Bryon Bahr has been hired as the Rainier School District’s next superintendent.
“I’m very excited,” said Bahr, 55, who has served as principal of Rainier Middle School and Rainier High School for five years. “We can just continue the work that we have been doing.”
Bahr was selected unanimously by the Rainier School Board to replace Tim Garchow, who is leaving at the beginning of August to become executive director for the Washington State School Directors’ Association.
The Rainier School District has three schools, and serves about 850 students. Garchow has reassigned assistant principal John Beckman to the position of Middle/High School principal.

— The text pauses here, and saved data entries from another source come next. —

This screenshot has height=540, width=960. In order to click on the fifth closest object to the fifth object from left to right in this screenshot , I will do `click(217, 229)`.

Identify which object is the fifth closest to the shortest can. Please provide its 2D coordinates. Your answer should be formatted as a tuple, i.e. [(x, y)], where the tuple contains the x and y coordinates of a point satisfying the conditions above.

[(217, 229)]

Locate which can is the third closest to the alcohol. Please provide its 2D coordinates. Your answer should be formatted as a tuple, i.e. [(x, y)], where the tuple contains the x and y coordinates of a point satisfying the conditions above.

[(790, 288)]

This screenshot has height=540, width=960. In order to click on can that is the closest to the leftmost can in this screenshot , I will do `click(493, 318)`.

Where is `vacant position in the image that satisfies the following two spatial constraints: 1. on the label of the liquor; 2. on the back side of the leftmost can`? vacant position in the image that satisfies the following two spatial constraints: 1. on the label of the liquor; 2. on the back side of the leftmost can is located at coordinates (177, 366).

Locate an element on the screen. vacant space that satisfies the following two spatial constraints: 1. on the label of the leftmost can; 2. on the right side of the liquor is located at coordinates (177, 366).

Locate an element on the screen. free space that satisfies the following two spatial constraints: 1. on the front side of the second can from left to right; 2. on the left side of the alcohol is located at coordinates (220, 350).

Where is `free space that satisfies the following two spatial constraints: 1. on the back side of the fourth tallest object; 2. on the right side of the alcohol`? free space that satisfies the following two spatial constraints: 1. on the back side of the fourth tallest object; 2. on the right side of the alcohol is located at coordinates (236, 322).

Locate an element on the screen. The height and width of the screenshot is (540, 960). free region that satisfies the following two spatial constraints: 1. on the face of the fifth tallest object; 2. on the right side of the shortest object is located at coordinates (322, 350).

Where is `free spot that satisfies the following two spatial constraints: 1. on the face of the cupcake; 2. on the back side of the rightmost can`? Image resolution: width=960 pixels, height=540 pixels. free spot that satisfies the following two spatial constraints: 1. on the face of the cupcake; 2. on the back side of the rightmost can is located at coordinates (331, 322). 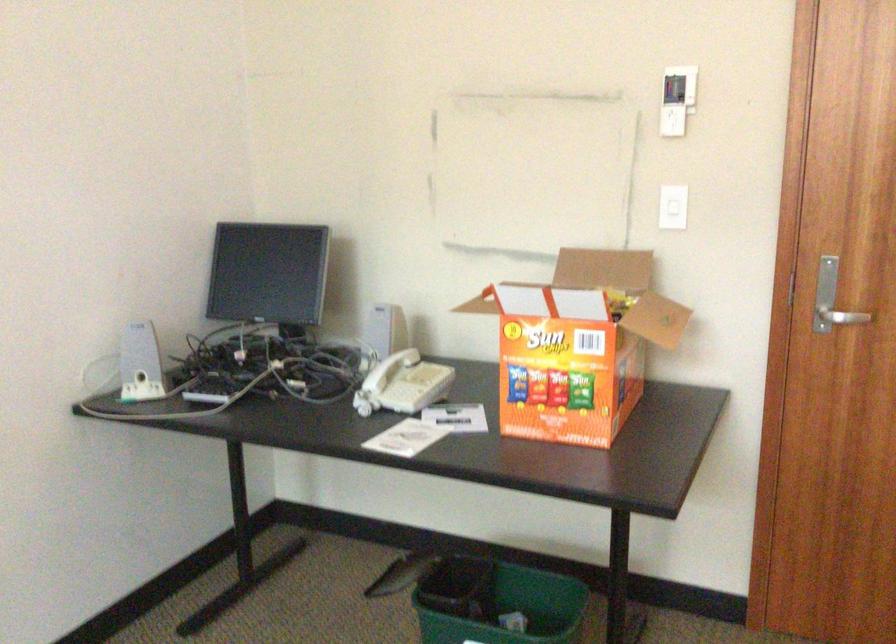 The location [578,345] corresponds to which object?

“Mr. Beckman has served us well over the past few years and he is now ready to lead our middle (and) high schools as their principal,” Garchow wrote in an email to the district’s teachers and staff. “As with Mr. Bahr, I have complete confidence that he will continue serving our students and staff with the high level of support and transparency that we have all come to expect from our administrators.”
Bahr grew up in Parkland and has a bachelor’s degree in history from Pacific Lutheran University and a master’s degree in education leadership from City University. He is getting his superintendent credentials from Washington State University.
Before working in Rainier, Bahr was assistant principal at Henry Foss High School in Tacoma for six years.
His wife Krestin is superintendent of the nearby Eatonville School District in Pierce County.
“She gives me lots of advice,” Bahr said. “She’s probably my biggest fan and my biggest critic — in a positive way. She’s very supportive of me doing this.”
Bahr said he’s already had a chance to collaborate with his wife on some combined projects between the two rural districts.
“Our teachers meet with their teachers, and we talk about professional development with them,” he said. “We’re also looking at a couple of other options.”
He said he’s happy that he gets to stay in the Rainier School District.
“The community and the staff are so supportive of one another,” Bahr said. “It’s just a great place to work. … It’s a small rural community that cares about their kids. It’s very nice.”